Most of us have been taught that crying is a sign of weakness. Furthermore, if you are going to “break down” (what a terrible demoralizing statement) we are directed to do it in privacy, never in public.

In reality, crying is a very normal human response. It is a temporary release from internal and external conditions–a way to embrace the pain of change in doses that can be managed. More specifically, it is nature’s antidote for pain.

So why should you cry? Let’s examine why.

1. First and foremost, crying is coping. That is a belief you should keep repeating and repeating in your self-talk, especially if you have been heavily influenced by well meaning adults who planted the seeds of negativity towards crying. Give yourself permission to cry.

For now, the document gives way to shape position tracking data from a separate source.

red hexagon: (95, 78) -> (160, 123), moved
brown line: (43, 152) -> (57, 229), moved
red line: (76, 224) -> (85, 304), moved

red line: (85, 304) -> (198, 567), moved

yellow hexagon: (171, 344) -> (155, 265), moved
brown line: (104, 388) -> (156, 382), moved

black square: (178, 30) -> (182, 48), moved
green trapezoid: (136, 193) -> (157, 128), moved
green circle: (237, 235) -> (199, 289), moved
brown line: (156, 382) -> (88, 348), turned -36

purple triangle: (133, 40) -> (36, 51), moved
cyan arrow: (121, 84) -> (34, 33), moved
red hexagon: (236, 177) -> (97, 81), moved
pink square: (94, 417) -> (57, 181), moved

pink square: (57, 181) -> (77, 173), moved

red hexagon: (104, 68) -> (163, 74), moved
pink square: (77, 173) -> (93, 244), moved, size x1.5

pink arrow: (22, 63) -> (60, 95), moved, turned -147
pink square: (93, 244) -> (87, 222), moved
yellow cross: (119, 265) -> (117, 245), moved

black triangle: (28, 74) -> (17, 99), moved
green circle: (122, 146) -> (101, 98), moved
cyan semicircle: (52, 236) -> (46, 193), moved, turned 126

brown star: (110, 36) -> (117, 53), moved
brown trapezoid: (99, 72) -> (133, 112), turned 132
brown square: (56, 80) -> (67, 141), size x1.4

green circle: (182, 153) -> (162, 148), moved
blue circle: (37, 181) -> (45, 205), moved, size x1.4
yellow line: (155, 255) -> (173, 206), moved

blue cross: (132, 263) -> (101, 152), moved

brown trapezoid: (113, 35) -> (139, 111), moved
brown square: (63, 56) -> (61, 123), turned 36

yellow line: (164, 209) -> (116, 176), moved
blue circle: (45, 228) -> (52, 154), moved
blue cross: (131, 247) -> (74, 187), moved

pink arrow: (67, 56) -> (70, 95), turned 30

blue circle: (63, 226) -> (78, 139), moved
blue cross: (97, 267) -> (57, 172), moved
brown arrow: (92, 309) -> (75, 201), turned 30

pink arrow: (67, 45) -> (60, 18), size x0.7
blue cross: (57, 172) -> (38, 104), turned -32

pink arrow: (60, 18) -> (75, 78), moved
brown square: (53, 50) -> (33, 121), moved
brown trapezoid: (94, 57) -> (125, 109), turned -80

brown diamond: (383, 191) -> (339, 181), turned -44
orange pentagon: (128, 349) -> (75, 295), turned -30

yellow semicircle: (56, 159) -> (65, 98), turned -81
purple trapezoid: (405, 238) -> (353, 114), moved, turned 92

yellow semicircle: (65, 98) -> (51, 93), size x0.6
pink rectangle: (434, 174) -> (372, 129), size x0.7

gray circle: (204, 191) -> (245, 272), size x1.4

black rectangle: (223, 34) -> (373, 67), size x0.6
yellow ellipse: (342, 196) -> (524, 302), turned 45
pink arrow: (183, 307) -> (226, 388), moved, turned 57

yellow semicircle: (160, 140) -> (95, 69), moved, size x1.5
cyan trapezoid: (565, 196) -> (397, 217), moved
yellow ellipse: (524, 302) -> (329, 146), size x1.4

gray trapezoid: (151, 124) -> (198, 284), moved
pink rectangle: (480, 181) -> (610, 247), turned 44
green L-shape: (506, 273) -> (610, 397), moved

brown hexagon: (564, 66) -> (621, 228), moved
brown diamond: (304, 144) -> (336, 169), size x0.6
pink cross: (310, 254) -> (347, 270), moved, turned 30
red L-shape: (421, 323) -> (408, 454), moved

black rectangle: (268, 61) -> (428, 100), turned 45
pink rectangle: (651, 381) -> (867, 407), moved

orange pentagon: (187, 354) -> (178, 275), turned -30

2. Shedding tears is coping because it is one sure-fire method of facing the pain of loss. Facing pain, not running from it, is what eventually leads to healing through acceptance of what cannot be changed. Avoiding pain prolongs grief and suffering as it heightens tension and anxiety. Shakespeare put it this way: “To weep is to make less the depth of grief.”

3. Biochemist William Frey, who has studied tears and their function more than any other scientist, found that emotional tears (from sadness, anger, fear, etc.) actually remove toxins from the body. On the other hand, tears of joy or happiness have far fewer toxic biological byproducts. It is not at all a stretch to say that crying can keep you healthy. So if they come when you are in church, on a bus, when you hear a certain song, or when walking, see them as your good friend.

4. Stress on the body is lowered when you have a good cry. Thoughts and emotions are filtered through the cells and cause significant physiological alterations. Anger, guilt, or depressions–common responses when mourning–initiate alarm reactions in the body, and crying reduces the physical effects on the cardiovascular system.

5. And, what if you can’t cry because the “don’t cry belief” is so deeply ingrained? Look for another way to release those pent up feelings. Write, paint, draw, or sketch what you are feeling. Work it out in some cause. It may help to go to a therapist and talk about your inability to cry and what has caused the blocking of a normally healthy response.

Tears communicate, lubricate, elicit sympathy, change mood, reduce tension, and help us cope with a multitude of losses throughout life. They are truly of ingenious design because of the many functions they serve. The therapeutic value of crying is clear: accept, encourage, and nurture crying in yourself as well as those you support in times of change. Don’t rush for the Kleenex.

Let a good cry happen. In fact, never miss an opportunity to shed tears and allow the stress, confusion, and frustrations to come pouring out. And notice how laughter and tears go hand in hand, sometimes in the same breath. Together, they are twin resources to be given high priority in all types of healing and adapting to life changes.